Yes, Google may well have been looking over your shoulder every time you surf your iPhone, iPad or MacBook, or anything using Safari for that matter.
The infraction was first discovered by Jonathan Mayer, a grad student at Stanford, who reported it to the Wall St. Journal. In addition to Google, Mayer identified Vibrant Media, Media Innovation Group, and PointRoll as companies that secretly circumvented Safari’s blocking of cookies. Unlike other web browsers, Safari blocks tracking cookies by default, and only accepts cookies temporarily from the current domain.
Normally, a plain HTTP request to put a cookie on a device would be either accepted (such as if Amazon wants to track your position on its site) or rejected (such as a third party like Google or Vibrant Media for tracking the websites you visit). Google needed to get beyond this coding wall for its Google+ feature that works similar to Facebook’s Like button, and installed a cookie to check if Safari users were logged into Google. It then circumvented Safari’s default setting excluding tracking by adding coding to some ads that made the browser think the user was filling out a form. Safari allows tracking in instances where the user interacts in some way, and Google fooled it with its own cookie survey.
Google closed that web loophole seven months ago, but somehow the tourniquet wasn’t tied properly around Safari. Each cookie installed was supposed to be temporary, but a technical quirk in Safari could sometimes result in an extensive collection of cookies that could survey the Safari user.
“However, the Safari browser contained functionality that then enabled other Google advertising cookies to be set on the browser,” Google said in defense of its snafu in a statement. “We didn’t anticipate that this would happen, and we have now started removing these advertising cookies from Safari browsers.”
How devious Google was with its hand caught in the cookie jar remains to be seen. It could be looked at as a more technical glitch, or a secret conspiracy to detect what you eat for breakfast. Either way, it’s a terrible PR blunder, as the move comes just as the company has come under heated scrutiny for changing its privacy policies.

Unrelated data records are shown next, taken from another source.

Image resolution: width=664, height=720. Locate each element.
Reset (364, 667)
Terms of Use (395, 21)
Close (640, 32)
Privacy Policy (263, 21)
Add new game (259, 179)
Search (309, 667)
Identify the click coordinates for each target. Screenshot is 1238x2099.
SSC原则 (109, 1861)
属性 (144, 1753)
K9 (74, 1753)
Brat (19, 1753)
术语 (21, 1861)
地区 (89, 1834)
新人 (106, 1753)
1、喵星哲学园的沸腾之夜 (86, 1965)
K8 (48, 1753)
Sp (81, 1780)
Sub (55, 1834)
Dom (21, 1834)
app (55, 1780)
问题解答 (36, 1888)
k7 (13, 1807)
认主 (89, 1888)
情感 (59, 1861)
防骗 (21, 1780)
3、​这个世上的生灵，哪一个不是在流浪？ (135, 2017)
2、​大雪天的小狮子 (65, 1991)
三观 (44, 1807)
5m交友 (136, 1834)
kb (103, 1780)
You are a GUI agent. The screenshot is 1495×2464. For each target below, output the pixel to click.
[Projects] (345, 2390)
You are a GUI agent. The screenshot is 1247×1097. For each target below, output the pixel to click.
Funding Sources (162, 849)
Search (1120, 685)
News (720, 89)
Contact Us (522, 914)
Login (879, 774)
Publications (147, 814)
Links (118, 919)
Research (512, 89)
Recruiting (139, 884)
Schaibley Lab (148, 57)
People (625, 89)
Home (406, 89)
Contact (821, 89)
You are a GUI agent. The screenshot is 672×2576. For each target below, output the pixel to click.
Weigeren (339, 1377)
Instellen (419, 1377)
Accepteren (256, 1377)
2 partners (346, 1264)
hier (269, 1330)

Microsoft also tried to hitch a ride on the Google hating bandwagon, contending that Internet Explorer users were subject to the same cookie raid. However, their argument breaks apart like crumbs in milk when you take a good dunk.
“When the IE team heard that Google had bypassed user privacy settings on Safari, we asked ourselves a simple question: is Google circumventing the privacy preferences of Internet Explorer users too?” Microsoft’s VP Dean Hachamovitch asked on a blog.
Yet it’s a question he already knew the answer to, clearly explained by the New York Times two years ago in a study that showed more than a third of sites visited by Explorer have a technical glitch that allows cookies to be installed. Its done by violating P3P protocol, rather outdated 2002 technology that even Facebook, in which Microsoft has invested, declines to follow because it’s as relevant as 8-track tape.
“The organization that established P3P, the World Wide Web Consortium, suspended its work on this standard several years ago because most modern web browsers do not fully support P3P,” states Facebook’s Policy on P3P. “As a result, the P3P standard is now out of date and does not reflect technologies that are currently in use on the web, so most websites currently do not have P3P policies.”
Google’s tracking of Safari, however, is certain to be its own jungle. It’s a long walk through the woods, and the lion’s in heat.